Moving out of Afghanistan and out of the Middle East, President Biden hoped to turn around to counter China and its growing military and economic influence in the Indo-Pacific and beyond.
Losing a once-reliable security partner and increasing numbers lectures on human rights, obviously, aroused the indignation of the Saudi leadership and the search for protection of their interests elsewhere. At that time, China sought to play a more active role in world affairs.
Joe Biden hoped that moving away from the Middle East would help the US confront China. Photo: DELIL SOULEIMAN/AFP
After a decade in office, in March 2023, President Xi unveiled a new 24-character slogan spelling out what could become the new foreign policy mantra “xyplomacy.”
Entering an unprecedented third term, Mr Xi said China must be resolute, proactive and dare to fight. It was a much more active formulation than former Chinese leader Deng Xiaoping's 24-character strategy published in 1990. It came amid anxiety in Beijing over the collapse of communism in Eastern Europe and stressed the importance of maintaining China's position, waiting and keeping a low profile.
A major showcase of Beijing's new influence came in February when China revealed it had struck a deal with Iran and Saudi Arabia to restore diplomatic ties in a diplomatic coup that took Washington by surprise.

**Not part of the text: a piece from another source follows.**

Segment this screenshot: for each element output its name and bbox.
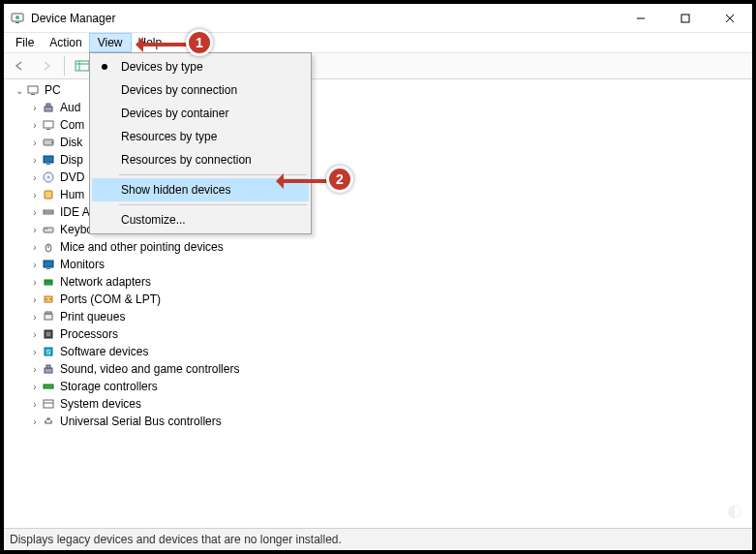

Then this week, Saudi Arabia announced partnership with the Chinese-led security bloc, the Shanghai Cooperation Organization. In Washington, State Department spokesman Vedant Patel downplayed the decision, saying it was long overdue. “Every country has its own relationship,” he said on Wednesday.
China probably looks bigger than the US. Riyadh's deepening ties with Beijing reflect changing markets for oil exports. China has become a major importer of Saudi oil, buying 1.75 million barrels a day in 2022. Strengthening relations, oil giant Saudi Aramco increased its multi-billion dollar investment in China on Tuesday with two deals that are the largest announced since Xi Jinping. visited the kingdom in December.
Saudi crude oil imports
With their recent moves toward China, Saudi Arabia is signaling that «they will act to protect their national interests as the region and the world around them change,» said Christian Ulrichsen, Middle East Fellow at Rice University's Baker Institute.
«Mohammed bin Salman is thinking long-term and evaluating the world that Saudi Arabia will navigate in the middle of the century, and in this world, China will probably in every sense be larger than the United States,» he said.< /p>
This calculation is very different from 2010, when Gates attempted to play down the damage done to American foreign policy by the infamous WikiLeaks revelations.
“Governments deal with the United States because it is in their interest, not because they like us, not because they trust us, and not because they believe we can keep secrets,” he said.
“We are still, as mentioned earlier, an irreplaceable nation. So other countries will continue to do business with us.”
However, today the US is no longer an indispensable nation, at least not for Riyadh.